> EXERCISE INPUT
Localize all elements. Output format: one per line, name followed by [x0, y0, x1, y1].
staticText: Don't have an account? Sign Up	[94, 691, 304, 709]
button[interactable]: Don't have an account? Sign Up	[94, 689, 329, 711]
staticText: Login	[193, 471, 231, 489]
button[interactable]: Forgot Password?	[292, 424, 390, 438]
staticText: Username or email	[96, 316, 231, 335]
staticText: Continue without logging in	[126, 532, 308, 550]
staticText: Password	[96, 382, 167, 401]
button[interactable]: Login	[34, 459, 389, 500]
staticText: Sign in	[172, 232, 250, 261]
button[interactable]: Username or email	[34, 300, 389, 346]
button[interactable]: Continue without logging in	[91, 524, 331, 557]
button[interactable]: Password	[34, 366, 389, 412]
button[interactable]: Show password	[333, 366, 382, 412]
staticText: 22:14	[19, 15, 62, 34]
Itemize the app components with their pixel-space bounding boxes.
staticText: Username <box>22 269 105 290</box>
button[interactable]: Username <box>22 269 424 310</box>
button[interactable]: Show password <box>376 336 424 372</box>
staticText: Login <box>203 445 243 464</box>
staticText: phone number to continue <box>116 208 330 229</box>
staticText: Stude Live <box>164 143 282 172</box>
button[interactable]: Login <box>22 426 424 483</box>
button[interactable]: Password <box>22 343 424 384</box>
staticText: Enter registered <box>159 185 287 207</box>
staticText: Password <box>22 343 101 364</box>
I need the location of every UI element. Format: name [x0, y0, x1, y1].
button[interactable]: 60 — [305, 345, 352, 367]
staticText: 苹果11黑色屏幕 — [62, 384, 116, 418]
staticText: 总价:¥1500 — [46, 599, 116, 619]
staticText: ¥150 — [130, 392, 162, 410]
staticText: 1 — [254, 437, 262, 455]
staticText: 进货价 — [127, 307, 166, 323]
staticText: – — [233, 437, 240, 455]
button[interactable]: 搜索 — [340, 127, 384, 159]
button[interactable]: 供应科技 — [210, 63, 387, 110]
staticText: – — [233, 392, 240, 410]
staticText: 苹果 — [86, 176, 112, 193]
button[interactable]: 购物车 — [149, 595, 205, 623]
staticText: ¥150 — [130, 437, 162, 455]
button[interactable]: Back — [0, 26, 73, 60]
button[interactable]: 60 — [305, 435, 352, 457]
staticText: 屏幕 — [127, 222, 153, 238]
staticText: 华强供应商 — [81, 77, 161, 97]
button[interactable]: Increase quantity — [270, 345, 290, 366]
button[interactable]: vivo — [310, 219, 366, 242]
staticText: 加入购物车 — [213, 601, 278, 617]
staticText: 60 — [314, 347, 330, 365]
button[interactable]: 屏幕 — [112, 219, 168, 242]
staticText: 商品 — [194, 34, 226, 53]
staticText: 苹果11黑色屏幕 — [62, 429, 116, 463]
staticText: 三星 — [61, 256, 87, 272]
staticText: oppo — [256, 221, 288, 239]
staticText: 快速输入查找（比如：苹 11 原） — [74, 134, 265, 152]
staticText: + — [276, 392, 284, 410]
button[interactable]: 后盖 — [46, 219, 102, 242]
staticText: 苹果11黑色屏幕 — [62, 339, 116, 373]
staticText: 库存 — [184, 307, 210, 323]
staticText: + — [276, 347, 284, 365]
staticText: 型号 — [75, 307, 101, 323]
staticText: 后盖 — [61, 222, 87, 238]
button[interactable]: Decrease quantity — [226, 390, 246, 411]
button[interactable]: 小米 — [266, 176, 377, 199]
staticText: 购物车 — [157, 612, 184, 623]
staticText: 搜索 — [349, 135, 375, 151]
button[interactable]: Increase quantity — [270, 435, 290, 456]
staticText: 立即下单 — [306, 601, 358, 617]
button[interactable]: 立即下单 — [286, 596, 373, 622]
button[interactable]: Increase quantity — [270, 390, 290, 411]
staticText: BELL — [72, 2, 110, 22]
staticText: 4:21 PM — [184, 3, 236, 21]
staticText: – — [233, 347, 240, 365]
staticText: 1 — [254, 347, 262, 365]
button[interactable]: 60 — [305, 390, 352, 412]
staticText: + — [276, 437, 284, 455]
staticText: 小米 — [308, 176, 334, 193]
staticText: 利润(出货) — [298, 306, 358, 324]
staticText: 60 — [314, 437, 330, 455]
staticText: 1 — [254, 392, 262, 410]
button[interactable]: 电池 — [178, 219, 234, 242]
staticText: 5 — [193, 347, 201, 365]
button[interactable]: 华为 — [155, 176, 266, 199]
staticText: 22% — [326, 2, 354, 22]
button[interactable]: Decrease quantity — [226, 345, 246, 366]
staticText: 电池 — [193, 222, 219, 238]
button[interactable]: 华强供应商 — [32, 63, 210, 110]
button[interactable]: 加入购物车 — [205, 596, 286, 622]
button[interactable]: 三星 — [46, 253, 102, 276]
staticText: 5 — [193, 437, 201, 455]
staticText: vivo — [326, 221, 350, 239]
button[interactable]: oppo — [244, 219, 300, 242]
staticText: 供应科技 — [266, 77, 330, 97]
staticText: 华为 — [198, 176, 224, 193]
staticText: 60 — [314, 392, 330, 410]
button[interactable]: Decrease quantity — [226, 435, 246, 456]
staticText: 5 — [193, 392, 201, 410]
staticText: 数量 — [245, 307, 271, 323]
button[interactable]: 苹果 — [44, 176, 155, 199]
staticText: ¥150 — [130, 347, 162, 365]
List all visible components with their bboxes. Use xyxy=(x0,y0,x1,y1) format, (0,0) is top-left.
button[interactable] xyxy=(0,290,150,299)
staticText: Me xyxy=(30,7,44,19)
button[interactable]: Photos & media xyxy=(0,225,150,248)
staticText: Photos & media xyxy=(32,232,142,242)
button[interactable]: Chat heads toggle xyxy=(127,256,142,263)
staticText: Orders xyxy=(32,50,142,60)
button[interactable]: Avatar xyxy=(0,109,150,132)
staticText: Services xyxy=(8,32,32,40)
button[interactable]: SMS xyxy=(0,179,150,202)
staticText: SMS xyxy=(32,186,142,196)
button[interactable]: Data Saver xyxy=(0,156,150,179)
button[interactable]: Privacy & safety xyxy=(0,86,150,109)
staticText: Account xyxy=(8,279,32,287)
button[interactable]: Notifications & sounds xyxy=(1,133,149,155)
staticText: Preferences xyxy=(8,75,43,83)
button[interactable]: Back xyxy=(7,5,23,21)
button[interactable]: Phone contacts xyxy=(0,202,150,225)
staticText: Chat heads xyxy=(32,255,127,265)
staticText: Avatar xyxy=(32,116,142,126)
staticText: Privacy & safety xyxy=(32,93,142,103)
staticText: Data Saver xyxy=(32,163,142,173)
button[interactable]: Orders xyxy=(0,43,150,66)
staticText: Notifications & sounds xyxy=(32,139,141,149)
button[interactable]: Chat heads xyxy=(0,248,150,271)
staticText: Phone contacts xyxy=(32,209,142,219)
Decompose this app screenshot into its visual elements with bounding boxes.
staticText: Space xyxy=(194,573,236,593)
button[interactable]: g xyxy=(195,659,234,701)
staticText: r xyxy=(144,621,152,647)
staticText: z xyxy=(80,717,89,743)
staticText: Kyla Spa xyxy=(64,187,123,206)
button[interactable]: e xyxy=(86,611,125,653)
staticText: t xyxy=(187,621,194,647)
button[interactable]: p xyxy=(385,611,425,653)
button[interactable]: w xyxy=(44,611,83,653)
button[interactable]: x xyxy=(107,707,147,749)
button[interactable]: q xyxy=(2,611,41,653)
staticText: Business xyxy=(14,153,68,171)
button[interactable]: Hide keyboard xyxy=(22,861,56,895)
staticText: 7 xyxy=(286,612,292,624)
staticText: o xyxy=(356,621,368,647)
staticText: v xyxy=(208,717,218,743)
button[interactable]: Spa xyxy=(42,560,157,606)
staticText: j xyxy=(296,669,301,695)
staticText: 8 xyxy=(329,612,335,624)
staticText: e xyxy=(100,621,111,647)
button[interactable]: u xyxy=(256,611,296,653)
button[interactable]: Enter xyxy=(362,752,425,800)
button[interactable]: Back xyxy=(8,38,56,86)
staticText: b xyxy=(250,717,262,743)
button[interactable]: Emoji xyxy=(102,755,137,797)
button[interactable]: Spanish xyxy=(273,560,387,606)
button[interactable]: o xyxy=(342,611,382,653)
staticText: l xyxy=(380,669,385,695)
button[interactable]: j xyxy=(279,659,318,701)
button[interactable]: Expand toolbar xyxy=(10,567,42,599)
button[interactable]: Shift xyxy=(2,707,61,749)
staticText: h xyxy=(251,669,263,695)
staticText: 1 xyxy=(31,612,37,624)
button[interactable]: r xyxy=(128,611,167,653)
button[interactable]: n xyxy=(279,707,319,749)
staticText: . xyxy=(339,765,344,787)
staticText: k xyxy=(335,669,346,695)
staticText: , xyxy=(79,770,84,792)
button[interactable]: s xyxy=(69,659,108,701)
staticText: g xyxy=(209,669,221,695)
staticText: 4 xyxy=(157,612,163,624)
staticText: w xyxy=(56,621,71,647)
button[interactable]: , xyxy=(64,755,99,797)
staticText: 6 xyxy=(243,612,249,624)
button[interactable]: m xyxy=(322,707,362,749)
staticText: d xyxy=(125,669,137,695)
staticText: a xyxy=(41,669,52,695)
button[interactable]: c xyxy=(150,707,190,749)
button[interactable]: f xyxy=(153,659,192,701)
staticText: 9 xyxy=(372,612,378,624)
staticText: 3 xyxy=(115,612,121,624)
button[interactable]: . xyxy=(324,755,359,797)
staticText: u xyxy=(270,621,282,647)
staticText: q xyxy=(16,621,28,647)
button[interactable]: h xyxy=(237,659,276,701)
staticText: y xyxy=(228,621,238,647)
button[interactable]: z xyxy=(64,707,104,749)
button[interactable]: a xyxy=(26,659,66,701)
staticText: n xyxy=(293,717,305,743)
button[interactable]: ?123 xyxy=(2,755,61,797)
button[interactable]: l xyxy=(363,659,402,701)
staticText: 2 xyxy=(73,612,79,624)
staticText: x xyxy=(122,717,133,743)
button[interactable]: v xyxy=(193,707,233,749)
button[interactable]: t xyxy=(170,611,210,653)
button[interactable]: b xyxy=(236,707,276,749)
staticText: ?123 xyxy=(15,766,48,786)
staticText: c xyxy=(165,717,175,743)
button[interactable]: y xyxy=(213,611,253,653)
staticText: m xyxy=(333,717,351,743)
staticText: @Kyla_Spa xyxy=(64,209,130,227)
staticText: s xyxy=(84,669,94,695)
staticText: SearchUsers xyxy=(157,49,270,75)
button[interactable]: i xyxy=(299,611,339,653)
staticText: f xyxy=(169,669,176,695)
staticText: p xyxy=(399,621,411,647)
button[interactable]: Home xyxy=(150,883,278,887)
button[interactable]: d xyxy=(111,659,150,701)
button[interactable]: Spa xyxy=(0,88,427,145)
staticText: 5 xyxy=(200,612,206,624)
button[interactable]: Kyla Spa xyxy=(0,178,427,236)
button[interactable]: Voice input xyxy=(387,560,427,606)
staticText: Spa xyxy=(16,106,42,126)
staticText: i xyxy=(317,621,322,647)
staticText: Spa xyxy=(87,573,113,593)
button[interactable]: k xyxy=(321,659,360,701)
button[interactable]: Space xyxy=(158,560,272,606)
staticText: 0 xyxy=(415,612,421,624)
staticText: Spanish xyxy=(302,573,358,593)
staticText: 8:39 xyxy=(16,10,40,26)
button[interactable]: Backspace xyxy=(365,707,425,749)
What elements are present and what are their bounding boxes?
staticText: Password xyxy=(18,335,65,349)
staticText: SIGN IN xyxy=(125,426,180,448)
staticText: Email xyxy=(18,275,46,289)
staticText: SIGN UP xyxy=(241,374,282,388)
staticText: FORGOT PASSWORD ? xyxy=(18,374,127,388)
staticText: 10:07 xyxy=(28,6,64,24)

> PROBLEM DETAILS
Copy all lines from the material that contain "vivo".

> RESULT OF THIS EXERCISE
button[interactable]: vivo — [310, 219, 366, 242]
staticText: vivo — [326, 221, 350, 239]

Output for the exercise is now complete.